## Activity
Below are some entries. Copy each line in them that holds "localhost".

═══ Material provided ═══

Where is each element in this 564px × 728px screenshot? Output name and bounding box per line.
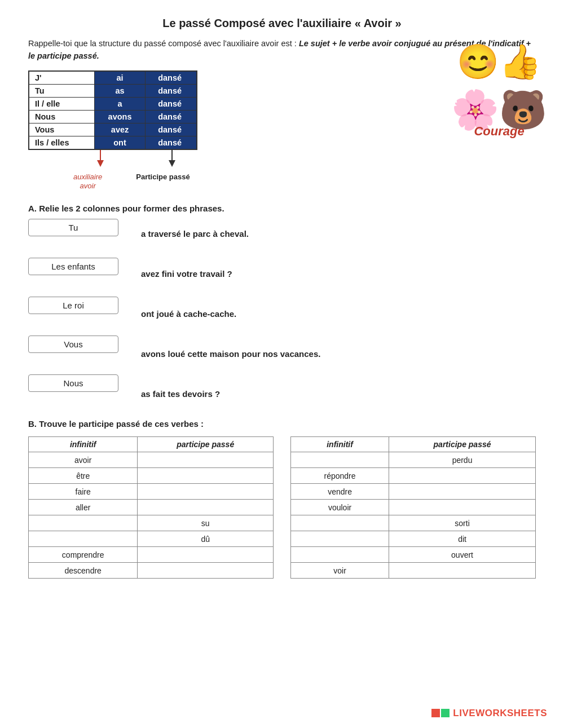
footer-logo	[431, 709, 450, 718]
verb-cell: dansé	[146, 123, 197, 136]
participe-cell[interactable]: dit	[389, 531, 536, 547]
phrases-column: a traversé le parc à cheval.avez fini vo…	[141, 219, 320, 403]
subject-box[interactable]: Les enfants	[28, 258, 118, 275]
phrase-item: avez fini votre travail ?	[141, 264, 320, 283]
subject-box[interactable]: Vous	[28, 336, 118, 353]
participe-cell[interactable]	[138, 563, 274, 579]
verb-table-row: sorti	[291, 515, 536, 531]
participe-cell[interactable]	[138, 500, 274, 515]
arrows-row	[28, 150, 197, 170]
infinitif-cell	[29, 515, 138, 531]
svg-marker-3	[169, 160, 175, 167]
infinitif-cell: comprendre	[29, 547, 138, 563]
conjugation-labels: auxiliaire avoir Participe passé	[28, 173, 197, 192]
infinitif-cell	[291, 547, 389, 563]
subject-box[interactable]: Le roi	[28, 297, 118, 314]
footer: LIVEWORKSHEETS	[431, 708, 547, 719]
verb-table-row: vendre	[291, 484, 536, 500]
participe-cell[interactable]: sorti	[389, 515, 536, 531]
participe-cell[interactable]: perdu	[389, 452, 536, 468]
participe-cell[interactable]	[138, 468, 274, 484]
participe-cell[interactable]: su	[138, 515, 274, 531]
conjugation-row: Tuasdansé	[29, 84, 197, 97]
infinitif-cell	[291, 531, 389, 547]
verb-table-row: comprendre	[29, 547, 274, 563]
verb-cell: dansé	[146, 97, 197, 110]
verb-table-row: ouvert	[291, 547, 536, 563]
verb-cell: dansé	[146, 110, 197, 123]
verb-table-row: perdu	[291, 452, 536, 468]
verb-table-row: dû	[29, 531, 274, 547]
verb-cell: dansé	[146, 84, 197, 97]
infinitif-cell: avoir	[29, 452, 138, 468]
participe-cell[interactable]	[138, 484, 274, 500]
verb-cell: dansé	[146, 71, 197, 85]
svg-rect-5	[441, 709, 450, 717]
verb-table-row: descendre	[29, 563, 274, 579]
participe-cell[interactable]: ouvert	[389, 547, 536, 563]
verb-table-left: infinitifparticipe passé avoirêtrefairea…	[28, 436, 274, 579]
pronoun-cell: Vous	[29, 123, 94, 136]
conjugation-wrapper: J'aidanséTuasdanséIl / elleadanséNousavo…	[28, 70, 197, 192]
verb-table-row: faire	[29, 484, 274, 500]
arrow-participe-icon	[161, 150, 183, 167]
subject-box[interactable]: Nous	[28, 374, 118, 392]
pronoun-cell: Nous	[29, 110, 94, 123]
section-a-title: A. Relie les 2 colonnes pour former des …	[28, 204, 536, 213]
participe-cell[interactable]	[389, 468, 536, 484]
phrase-item: as fait tes devoirs ?	[141, 385, 320, 403]
participe-cell[interactable]	[138, 547, 274, 563]
subject-box[interactable]: Tu	[28, 219, 118, 236]
conjugation-row: Nousavonsdansé	[29, 110, 197, 123]
participe-cell[interactable]	[389, 484, 536, 500]
infinitif-cell: voir	[291, 563, 389, 579]
aux-cell: a	[94, 97, 146, 110]
label-participe: Participe passé	[136, 173, 190, 192]
phrase-item: avons loué cette maison pour nos vacance…	[141, 345, 320, 363]
phrase-item: ont joué à cache-cache.	[141, 305, 320, 323]
verb-table-row: répondre	[291, 468, 536, 484]
footer-text: LIVEWORKSHEETS	[453, 708, 547, 719]
column-header: infinitif	[291, 437, 389, 452]
intro-plain: Rappelle-toi que la structure du passé c…	[28, 39, 297, 48]
label-auxiliaire: auxiliaire avoir	[73, 173, 102, 192]
verb-cell: dansé	[146, 136, 197, 149]
aux-cell: as	[94, 84, 146, 97]
verb-table-row: su	[29, 515, 274, 531]
page-title: Le passé Composé avec l'auxiliaire « Avo…	[28, 17, 536, 30]
conjugation-row: J'aidansé	[29, 71, 197, 85]
svg-rect-4	[431, 709, 440, 717]
infinitif-cell	[291, 452, 389, 468]
aux-cell: ai	[94, 71, 146, 85]
pronoun-cell: Ils / elles	[29, 136, 94, 149]
verb-table-row: voir	[291, 563, 536, 579]
participe-cell[interactable]	[389, 500, 536, 515]
column-header: infinitif	[29, 437, 138, 452]
conjugation-row: Ils / ellesontdansé	[29, 136, 197, 149]
conjugation-table: J'aidanséTuasdanséIl / elleadanséNousavo…	[28, 70, 197, 150]
participe-cell[interactable]	[138, 452, 274, 468]
infinitif-cell	[291, 515, 389, 531]
pronoun-cell: Il / elle	[29, 97, 94, 110]
aux-cell: avons	[94, 110, 146, 123]
column-header: participe passé	[138, 437, 274, 452]
pronoun-cell: J'	[29, 71, 94, 85]
section-b-title: B. Trouve le participe passé de ces verb…	[28, 419, 536, 429]
participe-cell[interactable]	[389, 563, 536, 579]
verb-tables-row: infinitifparticipe passé avoirêtrefairea…	[28, 436, 536, 579]
column-header: participe passé	[389, 437, 536, 452]
infinitif-cell: répondre	[291, 468, 389, 484]
verb-table-right: infinitifparticipe passé perdurépondreve…	[290, 436, 536, 579]
infinitif-cell: vouloir	[291, 500, 389, 515]
verb-table-row: aller	[29, 500, 274, 515]
infinitif-cell: être	[29, 468, 138, 484]
verb-table-row: dit	[291, 531, 536, 547]
conjugation-row: Il / elleadansé	[29, 97, 197, 110]
verb-table-row: être	[29, 468, 274, 484]
participe-cell[interactable]: dû	[138, 531, 274, 547]
matching-exercise: TuLes enfantsLe roiVousNous a traversé l…	[28, 219, 536, 403]
footer-worksheets: WORKSHEETS	[475, 708, 547, 718]
conjugation-row: Vousavezdansé	[29, 123, 197, 136]
verb-table-row: avoir	[29, 452, 274, 468]
infinitif-cell: aller	[29, 500, 138, 515]
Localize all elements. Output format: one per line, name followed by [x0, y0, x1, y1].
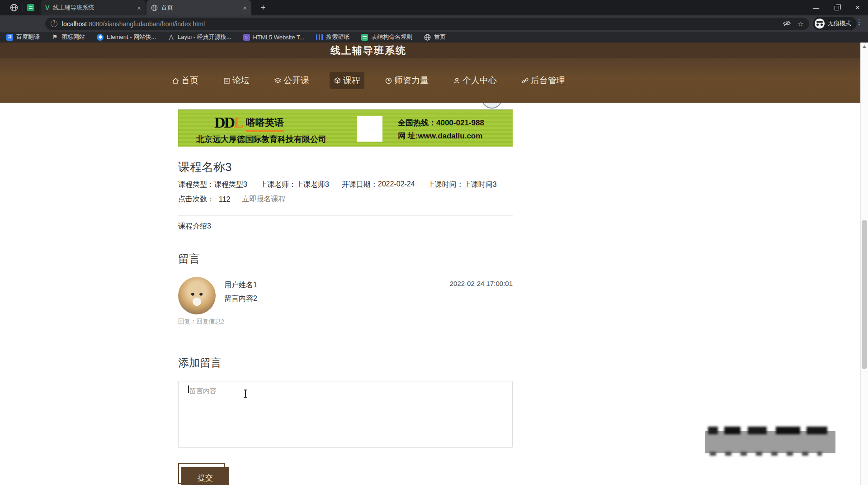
maximize-button[interactable] — [826, 0, 847, 15]
comment-input[interactable] — [178, 381, 513, 448]
field-value: 上课老师3 — [296, 180, 329, 190]
new-tab-button[interactable]: + — [259, 3, 268, 12]
course-fields: 课程类型： 课程类型3 上课老师： 上课老师3 开课日期： 2022-02-24… — [178, 180, 522, 190]
incognito-badge[interactable]: 无痕模式 — [813, 17, 857, 30]
browser-tab[interactable]: V 线上辅导班系统 × — [41, 0, 146, 15]
bookmark-label: 百度翻译 — [16, 33, 40, 41]
bookmark-item[interactable]: Element - 网站快... — [97, 33, 156, 41]
clicks-label: 点击次数： — [178, 195, 214, 204]
banner-logo-name: 嗒嗒英语 — [246, 116, 284, 132]
nav-item-personal-center[interactable]: 个人中心 — [449, 72, 501, 89]
browser-tab-active[interactable]: 首页 × — [146, 0, 251, 15]
nav-item-teachers[interactable]: 师资力量 — [381, 72, 433, 89]
divider — [178, 215, 513, 216]
ad-banner: DDL 嗒嗒英语 北京远大厚德国际教育科技有限公司 全国热线：4000-021-… — [178, 109, 513, 147]
translate-icon: 译 — [6, 34, 13, 41]
tab-title: 首页 — [161, 4, 239, 12]
incognito-label: 无痕模式 — [828, 19, 851, 28]
url-text[interactable]: localhost:8080/xianshangfudaoban/front/i… — [62, 20, 776, 28]
banner-company: 北京远大厚德国际教育科技有限公司 — [196, 134, 326, 145]
tab-separator — [39, 4, 39, 12]
tab-separator — [23, 4, 23, 12]
browser-tab-strip: V 线上辅导班系统 × 首页 × + — × — [0, 0, 868, 15]
ibeam-cursor — [243, 389, 248, 398]
nav-label: 课程 — [343, 75, 360, 86]
tab-close-icon[interactable]: × — [137, 5, 141, 11]
site-nav: 首页 论坛 公开课 课程 师资力量 个人中心 — [0, 58, 868, 103]
bookmark-item[interactable]: 5 HTML5 Website T... — [243, 34, 305, 41]
scrollbar-track[interactable] — [860, 43, 868, 485]
signup-link[interactable]: 立即报名课程 — [242, 195, 286, 204]
course-intro: 课程介绍3 — [178, 222, 211, 231]
table-icon — [361, 34, 368, 41]
nav-label: 公开课 — [283, 75, 309, 86]
vue-favicon: V — [45, 4, 49, 11]
close-button[interactable]: × — [847, 0, 868, 15]
banner-website: 网 址:www.dadaliu.com — [398, 129, 484, 143]
course-title: 课程名称3 — [178, 159, 231, 175]
home-icon — [172, 77, 179, 85]
field-value: 上课时间3 — [464, 180, 497, 190]
pinned-globe-icon[interactable] — [10, 4, 18, 12]
pinned-sheet-icon[interactable] — [27, 4, 34, 11]
comment-reply: 回复：回复信息2 — [178, 318, 224, 326]
scrollbar-thumb[interactable] — [862, 220, 867, 369]
menu-dots-icon[interactable]: ⋮ — [856, 18, 863, 26]
field-value: 课程类型3 — [214, 180, 247, 190]
partial-logo-decoration — [477, 103, 509, 109]
site-title: 线上辅导班系统 — [330, 44, 406, 57]
nav-item-admin[interactable]: 后台管理 — [517, 72, 569, 89]
bookmarks-bar: 译 百度翻译 ⚑ 图标网站 Element - 网站快... ⋀ Layui -… — [0, 32, 868, 43]
bookmark-label: Element - 网站快... — [107, 33, 156, 41]
site-info-icon[interactable]: i — [51, 20, 57, 27]
bookmark-item[interactable]: 首页 — [424, 33, 446, 41]
wallpaper-icon — [316, 34, 323, 40]
forum-icon — [223, 77, 231, 85]
text-caret — [188, 385, 189, 393]
eye-slash-icon[interactable] — [783, 20, 791, 28]
bookmark-star-icon[interactable]: ☆ — [798, 20, 804, 28]
bookmark-label: 表结构命名规则 — [371, 33, 412, 41]
bookmark-label: Layui - 经典开源模... — [178, 33, 231, 41]
qr-code — [357, 116, 382, 142]
field-label: 上课时间： — [428, 180, 464, 190]
field-label: 课程类型： — [178, 180, 214, 190]
nav-item-home[interactable]: 首页 — [168, 72, 203, 89]
nav-label: 论坛 — [232, 75, 250, 86]
person-icon — [453, 77, 461, 85]
field-label: 上课老师： — [260, 180, 296, 190]
bookmark-label: 首页 — [434, 33, 446, 41]
tab-close-icon[interactable]: × — [243, 5, 247, 11]
url-host: localhost — [62, 20, 87, 28]
cube-icon — [334, 77, 341, 85]
nav-item-forum[interactable]: 论坛 — [219, 72, 254, 89]
bookmark-item[interactable]: ⚑ 图标网站 — [52, 33, 85, 41]
element-icon — [97, 34, 104, 41]
incognito-icon — [815, 19, 825, 29]
link-icon — [521, 77, 529, 85]
blurred-watermark — [705, 431, 835, 453]
bookmark-item[interactable]: 搜索壁纸 — [316, 33, 349, 41]
nav-label: 师资力量 — [394, 75, 429, 86]
submit-button[interactable]: 提交 — [181, 467, 229, 485]
commenter-name: 用户姓名1 — [224, 281, 257, 290]
url-path: :8080/xianshangfudaoban/front/index.html — [87, 20, 205, 28]
scroll-up-arrow[interactable] — [863, 45, 866, 48]
bookmark-item[interactable]: 译 百度翻译 — [6, 33, 40, 41]
nav-label: 后台管理 — [531, 75, 565, 86]
bookmark-item[interactable]: ⋀ Layui - 经典开源模... — [168, 33, 231, 41]
banner-hotline: 全国热线：4000-021-988 — [398, 116, 484, 129]
flag-icon: ⚑ — [52, 34, 58, 41]
bookmark-label: 图标网站 — [61, 33, 85, 41]
nav-item-openclass[interactable]: 公开课 — [270, 72, 313, 89]
clock-icon — [385, 77, 392, 85]
nav-item-courses[interactable]: 课程 — [330, 72, 364, 89]
globe-icon — [424, 34, 431, 41]
address-bar[interactable]: i localhost:8080/xianshangfudaoban/front… — [45, 18, 809, 30]
layui-icon: ⋀ — [168, 34, 175, 41]
commenter-avatar — [178, 277, 216, 314]
bookmark-item[interactable]: 表结构命名规则 — [361, 33, 412, 41]
minimize-button[interactable]: — — [806, 0, 826, 15]
banner-contact: 全国热线：4000-021-988 网 址:www.dadaliu.com — [398, 116, 484, 143]
bookmark-label: 搜索壁纸 — [326, 33, 349, 41]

═══

## Expected answer
url-text[interactable]: localhost:8080/xianshangfudaoban/front/i… — [62, 20, 776, 28]
url-host: localhost — [62, 20, 87, 28]
address-bar[interactable]: i localhost:8080/xianshangfudaoban/front… — [45, 18, 809, 30]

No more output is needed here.